3.2 Categorization of Cancer Biomarkers
In biomedical science, cancer biomarker identification is one of the major multidisciplinary areas and their categorization should be considered contextual. Further, due to the enhancement in recent advanced technologies, enormous cancer biomarkers have been reported thereby it is difficult to categorize cancer biomarkers by considering only one aspect (Henry and Hayes 2012). However, according to contemporary findings, several attempts have been applied to classify cancer biomarkers (Nguyen et al. 2020). A basic schematic representation for the classification of cancer biomarkers is shown in Fig. 3.1.
3.2.1 Classification of Cancer Biomarkers Based on Biomolecules
3.2.1.1 DNA Cancer Biomarkers
Genetic alteration, gene rearrangement, and point mutation are responsible for cancer progression (Housman et al. 2014; Torgovnick and Schumacher 2015; Li et al. 2021a). The most common cancer DNA biomarker includes single nucleotide polymorphisms (SNPs). In a recent study, SNP–SNP interactions have been identified as a potential indicator of prostate cancer aggressiveness (Lin et al. 2021). Another study demonstrated m6A-associated functional SNPs (PLEKHA8, SMUG1, CDC123, RMI2, ACSM5) as major functional variants for thyroid cancer (Ruan et al. 2021). Moreover, researchers have defined circulating tumor DNA in localized nonsmall cell lung cancer as a prognostic biomarker and predicted the survival rate (Peng et al. 2020). Epigenetic CpG methylation also provides a broad range for early cancer detection and can be used as a cancer biomarker (Locke et al. 2019).

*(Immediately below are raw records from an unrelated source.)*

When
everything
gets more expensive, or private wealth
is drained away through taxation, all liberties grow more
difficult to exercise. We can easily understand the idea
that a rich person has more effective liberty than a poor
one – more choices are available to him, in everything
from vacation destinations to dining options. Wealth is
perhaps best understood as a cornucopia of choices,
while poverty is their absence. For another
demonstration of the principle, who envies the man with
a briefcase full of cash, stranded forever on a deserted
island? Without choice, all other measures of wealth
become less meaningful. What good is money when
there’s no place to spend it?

3.2.1.2 RNA Cancer Biomarkers
Quantitative Reverse Transcription Polymerase Chain Reaction (RT-qPCR), microarray, Serial Analysis of Gene Expression (SAGE), differential display, microfluid card, and bead-based methods are commonly used to detect RNA or miRNA cancer biomarkers (Xi et al. 2017; Yamashita et al. 2008). Various identified mRNA and miRNA act as effective diagnostic and prognostic cancer biomarkers (Paramasivam 2021; Wang et al. 2021b; Bautista-Sánchez et al. 2020). In blood-based liquid biopsies, platelet RNA has been detected as an early diagnostic biomarker for cancer (Wurdinger et al. 2020). A recent article has indicated that miRNA plays an important role in identification of drug and decision-making of drug delivery in cancer therapeutics (Paramasivam 2021). Clinical researches reported that circRNAs expression indicates the cancer prognosis in different types of cancer, for example in a recent study circRNA expression in peripheral blood has been found to be correlated with cancer size (Li and Han 2019; Pan et al. 2019; Chen et al. 2017).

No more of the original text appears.